Observability
Monitor and track performance of your OpenResponses deployment
Observability
OpenResponses delivers enterprise-level observability out of the box, with zero configuration required to start collecting telemetry data across multiple dimensions.
Production-Grade Observability
- Launch and Monitor: Start tracking critical GenAI metrics the moment your service goes live
- No Instrumentation Burden: Skip weeks of custom instrumentation work with pre-built telemetry
- Immediate Insights: Gain instant visibility into model performance, token usage, and system health
- Scale with Confidence: Production-ready monitoring that grows with your deployment
Overview
OpenResponses uses OpenTelemetry standards to instrument:
- Model API calls across all providers
- Built-in tool executions
- Message content (user, system, assistant, and choices)
- Token usage metrics
- Performance metrics for various operations
Key Components
The primary component responsible for telemetry is the TelemetryService
.
This service provides methods to:
- Create and manage observations (spans)
- Record metrics
- Emit GenAI-specific events
- Track token usage
Metrics
You can view the collected metrics via the Spring Actuator endpoint: http://localhost:8080/actuator/metrics
The system produces the following key metrics:
Metric Name | Description |
---|---|
builtin.tool.execute | Measures tool execution performance |
gen_ai.client.operation.duration | Tracks duration of model API calls |
gen_ai.client.token.usage | Counts input and output token usage |
open.responses.create | Measures non-streaming response generation time |
open.responses.createStream | Measures streaming response generation time |
Traces
The system creates traces for:
- HTTP POST requests to
/v1/responses
- Model response generation via
open.responses.create
- Built-in tool execution via
builtin.tool.execute
- Streaming response generation via
open.responses.createStream
How to Export Telemetry Data
OpenResponses is designed to work with the OpenTelemetry ecosystem for exporting telemetry data to various backends.

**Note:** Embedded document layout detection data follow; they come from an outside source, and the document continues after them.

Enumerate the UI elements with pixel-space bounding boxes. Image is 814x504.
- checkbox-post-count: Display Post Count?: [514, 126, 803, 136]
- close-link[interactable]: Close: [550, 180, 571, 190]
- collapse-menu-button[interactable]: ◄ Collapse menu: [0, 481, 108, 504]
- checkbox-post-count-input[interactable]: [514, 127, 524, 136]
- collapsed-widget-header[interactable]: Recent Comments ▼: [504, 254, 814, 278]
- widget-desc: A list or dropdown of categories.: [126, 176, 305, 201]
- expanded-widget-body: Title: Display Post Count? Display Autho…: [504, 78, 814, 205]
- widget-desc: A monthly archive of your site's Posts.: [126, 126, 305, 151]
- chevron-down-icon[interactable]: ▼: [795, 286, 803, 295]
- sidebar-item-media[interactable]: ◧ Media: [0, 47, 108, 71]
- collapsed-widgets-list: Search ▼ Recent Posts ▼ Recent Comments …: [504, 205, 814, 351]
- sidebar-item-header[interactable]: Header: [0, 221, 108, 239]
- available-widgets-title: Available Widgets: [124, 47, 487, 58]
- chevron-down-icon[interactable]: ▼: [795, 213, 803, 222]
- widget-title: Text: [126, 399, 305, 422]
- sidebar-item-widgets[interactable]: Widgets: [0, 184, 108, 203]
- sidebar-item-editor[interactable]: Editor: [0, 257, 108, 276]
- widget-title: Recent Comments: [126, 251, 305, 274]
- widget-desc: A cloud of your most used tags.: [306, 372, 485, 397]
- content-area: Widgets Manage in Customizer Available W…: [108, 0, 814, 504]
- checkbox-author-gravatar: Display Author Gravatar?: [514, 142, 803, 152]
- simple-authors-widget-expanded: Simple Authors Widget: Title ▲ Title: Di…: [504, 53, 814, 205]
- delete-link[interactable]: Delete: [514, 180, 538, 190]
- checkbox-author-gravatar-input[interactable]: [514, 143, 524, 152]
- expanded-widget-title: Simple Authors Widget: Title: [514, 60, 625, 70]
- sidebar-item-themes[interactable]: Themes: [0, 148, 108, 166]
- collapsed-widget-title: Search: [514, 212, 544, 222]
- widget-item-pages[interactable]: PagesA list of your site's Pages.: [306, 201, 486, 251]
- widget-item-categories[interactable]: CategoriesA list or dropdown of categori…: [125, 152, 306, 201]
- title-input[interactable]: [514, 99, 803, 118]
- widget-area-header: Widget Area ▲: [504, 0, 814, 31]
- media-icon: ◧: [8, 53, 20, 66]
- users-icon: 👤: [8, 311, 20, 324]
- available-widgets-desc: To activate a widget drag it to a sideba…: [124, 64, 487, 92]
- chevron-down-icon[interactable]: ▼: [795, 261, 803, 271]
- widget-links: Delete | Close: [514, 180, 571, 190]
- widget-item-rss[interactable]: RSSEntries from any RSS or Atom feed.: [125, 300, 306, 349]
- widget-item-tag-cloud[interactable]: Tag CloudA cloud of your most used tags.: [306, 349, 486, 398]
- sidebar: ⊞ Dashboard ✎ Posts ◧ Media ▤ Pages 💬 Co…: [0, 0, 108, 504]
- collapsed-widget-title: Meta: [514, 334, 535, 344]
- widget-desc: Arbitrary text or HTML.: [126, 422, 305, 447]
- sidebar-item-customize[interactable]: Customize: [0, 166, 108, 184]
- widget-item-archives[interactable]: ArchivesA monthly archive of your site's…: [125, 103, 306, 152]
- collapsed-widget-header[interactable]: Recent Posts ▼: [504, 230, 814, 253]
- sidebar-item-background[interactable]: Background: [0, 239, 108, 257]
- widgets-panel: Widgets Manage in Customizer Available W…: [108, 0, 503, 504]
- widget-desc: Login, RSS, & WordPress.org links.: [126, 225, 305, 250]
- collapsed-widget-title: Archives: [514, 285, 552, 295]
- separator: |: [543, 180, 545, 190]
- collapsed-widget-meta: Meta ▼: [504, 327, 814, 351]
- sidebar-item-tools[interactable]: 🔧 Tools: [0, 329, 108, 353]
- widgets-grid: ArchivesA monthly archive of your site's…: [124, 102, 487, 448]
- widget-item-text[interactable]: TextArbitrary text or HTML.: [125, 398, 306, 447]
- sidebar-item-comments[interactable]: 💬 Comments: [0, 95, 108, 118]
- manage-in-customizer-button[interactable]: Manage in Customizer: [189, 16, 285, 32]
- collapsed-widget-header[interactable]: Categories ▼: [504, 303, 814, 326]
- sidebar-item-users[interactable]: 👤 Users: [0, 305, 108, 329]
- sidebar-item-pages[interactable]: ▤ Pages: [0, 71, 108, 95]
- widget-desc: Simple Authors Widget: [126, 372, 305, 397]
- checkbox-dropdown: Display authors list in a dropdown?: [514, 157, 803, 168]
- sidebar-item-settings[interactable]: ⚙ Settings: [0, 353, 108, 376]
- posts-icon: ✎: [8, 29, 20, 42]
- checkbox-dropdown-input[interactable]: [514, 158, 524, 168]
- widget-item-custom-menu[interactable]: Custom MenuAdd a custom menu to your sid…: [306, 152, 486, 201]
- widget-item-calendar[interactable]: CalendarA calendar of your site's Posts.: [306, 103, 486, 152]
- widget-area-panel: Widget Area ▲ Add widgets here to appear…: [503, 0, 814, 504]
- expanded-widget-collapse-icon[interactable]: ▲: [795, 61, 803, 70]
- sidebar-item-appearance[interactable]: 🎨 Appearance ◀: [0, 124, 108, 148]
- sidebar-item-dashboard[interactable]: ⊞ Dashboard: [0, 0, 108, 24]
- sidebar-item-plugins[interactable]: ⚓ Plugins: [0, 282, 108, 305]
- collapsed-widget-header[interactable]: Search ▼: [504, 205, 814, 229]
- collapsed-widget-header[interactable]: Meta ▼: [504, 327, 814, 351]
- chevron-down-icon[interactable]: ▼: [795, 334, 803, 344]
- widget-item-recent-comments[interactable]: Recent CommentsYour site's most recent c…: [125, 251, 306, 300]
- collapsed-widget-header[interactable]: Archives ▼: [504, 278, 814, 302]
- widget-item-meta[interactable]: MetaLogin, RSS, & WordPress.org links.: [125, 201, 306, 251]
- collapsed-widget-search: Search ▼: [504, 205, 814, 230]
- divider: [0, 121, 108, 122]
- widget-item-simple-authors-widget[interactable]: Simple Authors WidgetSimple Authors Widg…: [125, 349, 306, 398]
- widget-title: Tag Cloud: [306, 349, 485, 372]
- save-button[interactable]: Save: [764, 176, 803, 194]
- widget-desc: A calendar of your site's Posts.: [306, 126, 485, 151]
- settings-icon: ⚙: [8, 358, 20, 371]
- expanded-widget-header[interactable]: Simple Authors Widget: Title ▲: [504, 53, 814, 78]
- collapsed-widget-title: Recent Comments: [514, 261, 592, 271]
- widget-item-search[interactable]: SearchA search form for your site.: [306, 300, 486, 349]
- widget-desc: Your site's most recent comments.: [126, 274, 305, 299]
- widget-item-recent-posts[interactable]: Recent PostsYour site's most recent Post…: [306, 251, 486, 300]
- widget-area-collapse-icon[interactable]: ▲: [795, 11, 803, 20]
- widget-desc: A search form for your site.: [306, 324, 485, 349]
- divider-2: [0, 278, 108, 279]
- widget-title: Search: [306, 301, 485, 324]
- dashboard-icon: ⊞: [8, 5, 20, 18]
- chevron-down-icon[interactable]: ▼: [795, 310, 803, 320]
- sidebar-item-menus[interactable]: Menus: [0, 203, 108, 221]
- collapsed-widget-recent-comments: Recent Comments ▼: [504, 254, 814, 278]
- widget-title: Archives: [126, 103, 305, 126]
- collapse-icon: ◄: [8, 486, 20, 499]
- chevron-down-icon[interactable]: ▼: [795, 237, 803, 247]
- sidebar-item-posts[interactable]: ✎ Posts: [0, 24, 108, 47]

Setting Up the OpenTelemetry Collector
-
To enable the OpenTelemetry collector integration, start the service with:
-
The OpenTelemetry collector collects data from the service using OTLP (OpenTelemetry Protocol) over gRPC or HTTP.
-
Configuration of the collector is done via its config file, typically located in the deployment environment.
Exporting to Monitoring Tools
The collected data can be shipped to various monitoring tools:
- For Metrics: Prometheus and Grafana
- For Traces: Jaeger, Zipkin, or other tracing backends
- For Logs: Various log aggregation systems
Observability in Action
Below are some examples of the observability insights available in OpenResponses:
Distributed Tracing with Conversation Logs
The following image shows distributed tracing of a Brave search agent with streaming, including the complete conversation logs:
GenAI Performance Metrics
This dashboard displays token usage and model performance metrics:
System Health Monitoring
Monitor the overall health and performance of your OpenResponses service:
Standard Metrics
In addition to GenAI-specific observability, OpenResponses emits standard Spring Boot metrics, including:
- JVM statistics (memory usage, garbage collection)
- HTTP request metrics (response times, error rates)
- System metrics (CPU usage, disk I/O)
- Logging metrics
- Thread pool statistics
These metrics provide a holistic view of the application’s performance beyond just the AI model interactions.
OpenTelemetry Compatibility
The built-in observability system in OpenResponses is highly flexible and compatible with any OpenTelemetry-compliant tool. This allows you to:
- Use SigNoz, Jaeger, or Dynatrace for distributed tracing
- Implement Prometheus and Grafana for metrics and dashboards
- Integrate with OpenTelemetry-compatible GenAI evaluation stacks like LangFuse
This flexibility ensures that OpenResponses can fit into your existing observability infrastructure without requiring proprietary monitoring solutions.
OpenTelemetry Compliance
The implementation follows OpenTelemetry specifications for:
- Spans: GenAI Agent Spans
- Metrics: GenAI Metrics
- Events: GenAI Events
This ensures compatibility with standard observability tools and dashboards that support OpenTelemetry.